Uno de esos cronistas, que ignora la vergüenza en su firme vocación de servicio, la cual lleva hasta en el apellido, abanderado siempre de la objetividad y del rechazo a la obsecuencia (de otros), escribe estas acuosas líneas: “…adquiere su máxima potencia en actos oficiales y, particularmente, en las giras presidenciales al exterior. Entonces se transforma en una virtual mannequin (nunca fue modelo, aunque tiene el porte para serlo porque todo le queda bien) de lo mejor de la moda argentina, al punto de ser comparada por Vogue con Jackeline Kennedy. Pero para la vida diaria prefiere un suéter, un jean y unas cómodas zapatillas, como vistió el último miércoles para sentarse en el césped de la residencia con medio centenar de chicos humildes”.

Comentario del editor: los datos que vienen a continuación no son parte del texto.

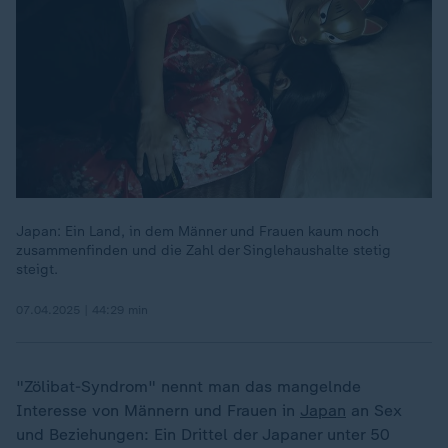
Japan: Ein Land, in dem Männer und Frauen kaum noch
zusammenfinden und die Zahl der Singlehaushalte stetig
steigt.
07.04.2025 | 44:29 min
"Zölibat-Syndrom" nennt man das mangelnde
Interesse von Männern und Frauen in
Japan
an Sex
und Beziehungen: Ein Drittel der Japaner unter 50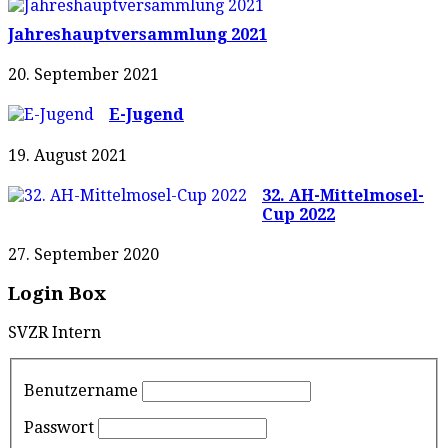
Jahreshauptversammlung 2021
20. September 2021
E-Jugend
19. August 2021
32. AH-Mittelmosel-
Cup 2022
27. September 2020
Login Box
SVZR Intern
Benutzername
Passwort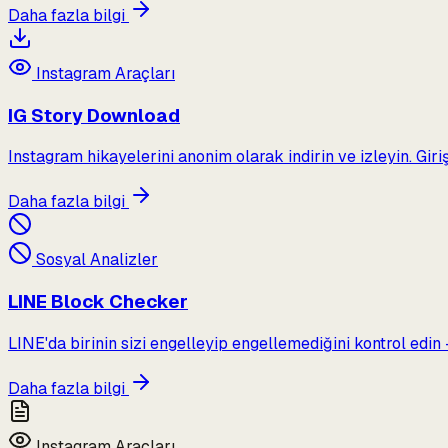
Daha fazla bilgi
Instagram Araçları
IG Story Download
Instagram hikayelerini anonim olarak indirin ve izleyin. Gir
Daha fazla bilgi
Sosyal Analizler
LINE Block Checker
LINE'da birinin sizi engelleyip engellemediğini kontrol edin
Daha fazla bilgi
Instagram Araçları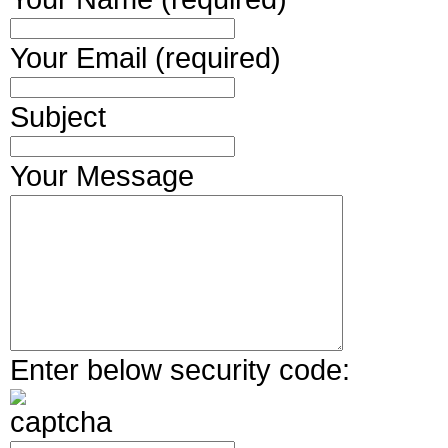
Your Email (required)
Subject
Your Message
Enter below security code:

Como parece ser que lo único concreto y material que verdaderamente posee son sus ropas, van y vienen las formas, los colores, los modelos. ¿Dónde desembocarán? ¿Y ella? ¿Pensará que todo culmina aquí? Pero estas son nada más que peripecias del destino. Los que tenemos más años, sabemos que la historia jamás se repite, aunque lo haya afirmado célebremente el pensador de Tréveris, ni como tragedia ni como comedia, sólo se las ingenia para encontrar nuevas y originales formas de manifestarse. Y ello vale por Jackeline, por Michelle, ni qué hablar por Evita… En el caso de Madame, probablemente no pase nada grave, ni se lo merece. No concita odios, tampoco amores ni pasiones ni lealtades ni fidelidades personales, más bien silencios, y si continúa así, pocos lo advertirán cuando abandone, discreta (discreta y algo tristemente), la escena.
Mario Goloboff es escritor y docente universitario.